Task directions: Tally every line of the listing below that holds "When", then give the tally alone.

○ ○ ○ ○ ○ ○ ○

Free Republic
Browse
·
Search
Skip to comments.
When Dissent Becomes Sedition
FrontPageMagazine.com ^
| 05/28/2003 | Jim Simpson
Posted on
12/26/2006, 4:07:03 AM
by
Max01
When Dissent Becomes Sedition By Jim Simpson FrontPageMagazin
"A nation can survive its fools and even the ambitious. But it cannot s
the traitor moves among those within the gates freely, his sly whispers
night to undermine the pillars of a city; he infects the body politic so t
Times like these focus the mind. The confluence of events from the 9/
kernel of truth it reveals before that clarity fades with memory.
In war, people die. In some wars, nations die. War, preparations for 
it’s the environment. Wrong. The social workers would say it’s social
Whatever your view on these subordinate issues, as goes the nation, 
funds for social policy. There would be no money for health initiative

○ ○ ○ ○ ○ ○ ○

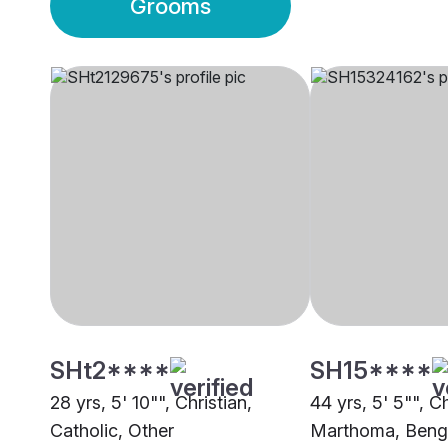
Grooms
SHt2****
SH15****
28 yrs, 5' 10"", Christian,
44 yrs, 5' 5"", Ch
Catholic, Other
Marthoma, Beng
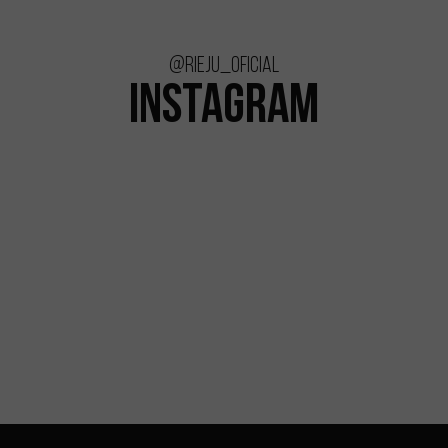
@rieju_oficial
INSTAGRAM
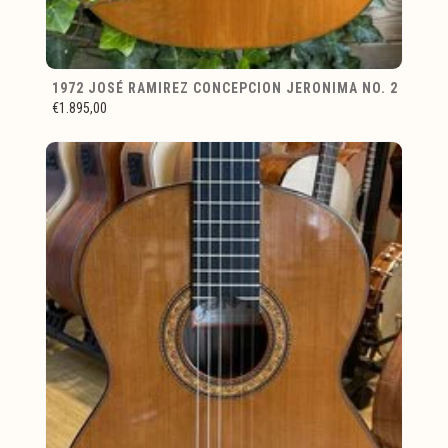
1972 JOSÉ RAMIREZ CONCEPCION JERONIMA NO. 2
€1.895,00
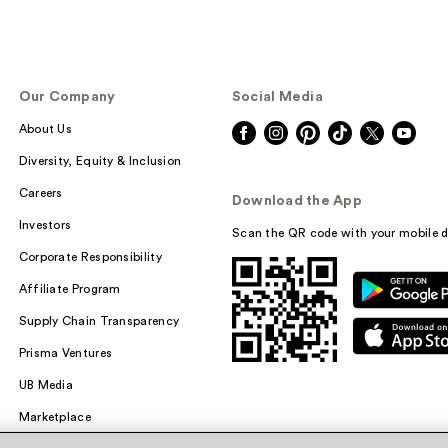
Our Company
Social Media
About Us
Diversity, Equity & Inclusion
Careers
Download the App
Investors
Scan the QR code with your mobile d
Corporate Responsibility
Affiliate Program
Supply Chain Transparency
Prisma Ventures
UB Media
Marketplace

○ ○ ○ ○ ○ ○ ○

Answer for the task: 2